Equity shares are a form of subsidy that was established by Mahmoud Ahmadinejad’s subsidy-focused government, and were supposed to provide economic relief to low-income individuals. However, these shares have now become a problem for both the needy and successive governments.

Registration of those who missed out on equity shares was supposed to take place in June of this year, but officials say it will definitely happen in July.

The Deputy Director of Management Development and Resources at the Organization for Welfare said that this year only individuals covered by the Relief Committee and the Welfare Organization can register to receive equity shares. He stated: “New beneficiaries do not need to provide documents for registration, as their lists will be submitted by the National Welfare Organization to the privatization organization so that after completing legal and administrative procedures, equity shares will be paid to them.”

In the original “equity shares” plan, a portion of shares from specific state-owned companies were to be sold to lower-income groups. This plan was approved by the cabinet in February 2006.

In the first phase of equity share distribution to some individuals covered by the Relief Committee, the Welfare Organization, and unemployed veterans, certificates were given to beneficiaries as equity share documents. The value of these certificates was initially 500,000 tomans in shares, which later increased to one million tomans.

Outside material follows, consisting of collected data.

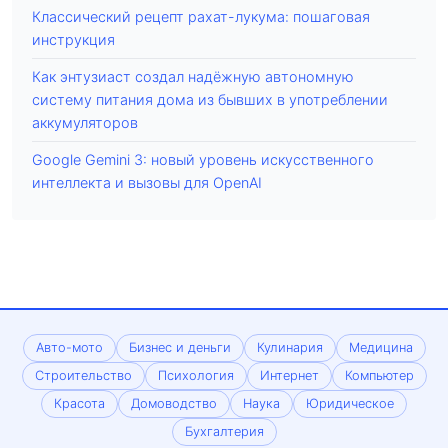
Классический рецепт рахат-лукума: пошаговая
инструкция
Как энтузиаст создал надёжную автономную
систему питания дома из бывших в употреблении
аккумуляторов
Google Gemini 3: новый уровень искусственного
интеллекта и вызовы для OpenAI
Авто-мото
Бизнес и деньги
Кулинария
Медицина
Строительство
Психология
Интернет
Компьютер
Красота
Домоводство
Наука
Юридическое
Бухгалтерия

In November 2006, Mahmoud Ahmadinejad described the distribution of equity shares as a “major transformation” that would lead to “fair distribution of state wealth among different social classes.” Under the pretext of equity shares, the government was allowed to transfer 80 percent of shares of large state factories and enterprises to the private and cooperative sectors and distribute share dividends to the people.

Ali Tayeb Nia, the Minister of Economy in the eleventh government, believed that equity shares and their implementation left 62 economic enterprises without proper ownership.

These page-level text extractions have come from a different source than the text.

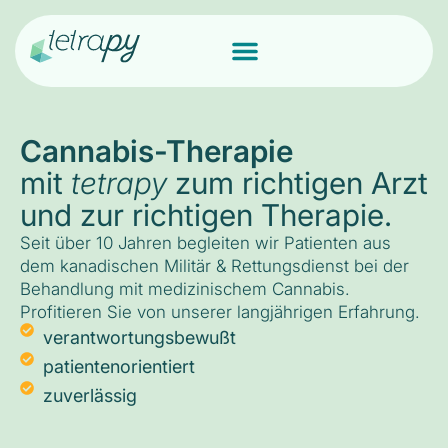
Cannabis-Therapie
mit
tetrapy
zum richtigen Arzt
und zur richtigen Therapie.
Seit über 10 Jahren begleiten wir Patienten aus
dem kanadischen Militär & Rettungsdienst bei der
Behandlung mit medizinischem Cannabis.
Profitieren Sie von unserer langjährigen Erfahrung.
verantwortungsbewußt
patientenorientiert
zuverlässig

In mid-January 2017, the Tehran Stock Exchange announced that the dividend income from equity shares of 60 participating companies totaled 199 billion and 15 million rials. However, governments deposit only a small amount of this dividend annually to the accounts of individuals who have successfully registered in the relevant systems.

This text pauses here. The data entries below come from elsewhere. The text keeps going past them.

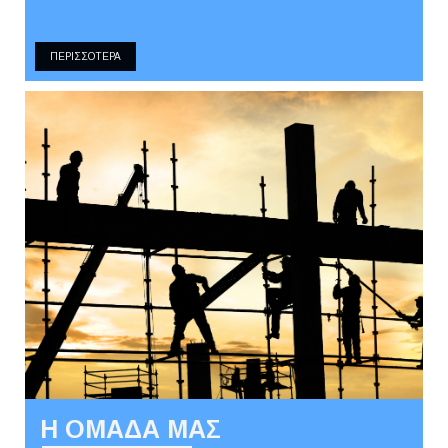
ΠΕΡΙΣΣΟΤΕΡΑ
Η ΟΜΑΔΑ ΜΑΣ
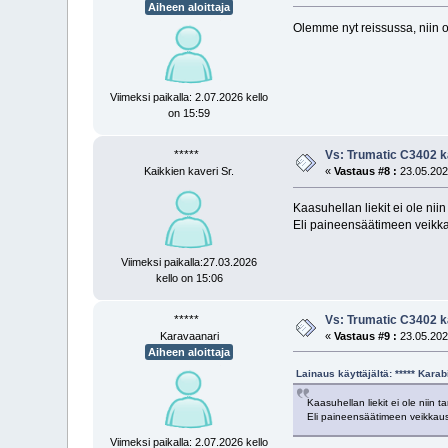
Aiheen aloittaja
Olemme nyt reissussa, niin o
Viimeksi paikalla: 2.07.2026 kello
on 15:59
*****
Vs: Trumatic C3402 k
Kaikkien kaveri Sr.
«
Vastaus #8 :
23.05.2025
Kaasuhellan liekit ei ole niin
Eli paineensäätimeen veikkau
Viimeksi paikalla:27.03.2026
kello on 15:06
*****
Vs: Trumatic C3402 k
Karavaanari
«
Vastaus #9 :
23.05.2025
Aiheen aloittaja
Lainaus käyttäjältä: ***** Kara
Kaasuhellan liekit ei ole niin t
Eli paineensäätimeen veikkaus.
Viimeksi paikalla: 2.07.2026 kello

On June 1st of this year, the Privatization Organization announced: “It will deposit the dividends from equity shares for the years 2019 and 2020 into shareholder accounts.” According to Mahmoud Hasanlou, the technology director of the Central Depository Company, equity shareholders who held one million tomans in equity shares received or will receive dividends of approximately one million and 70 thousand tomans, and individuals holding 532 thousand tomans in shares received or will receive approximately 580 thousand tomans.

Farsi News Agency believes that over the past sixteen years, approximately 50 million people have received equity shares. However, the head of the Privatization Organization in the Raisi government said that “we still do not have an exact number of those who missed out on equity shares, because a proper definition of those who missed out has not been provided.” This is while it was previously stated that the number of those who missed out on equity shares was approximately 20 million people.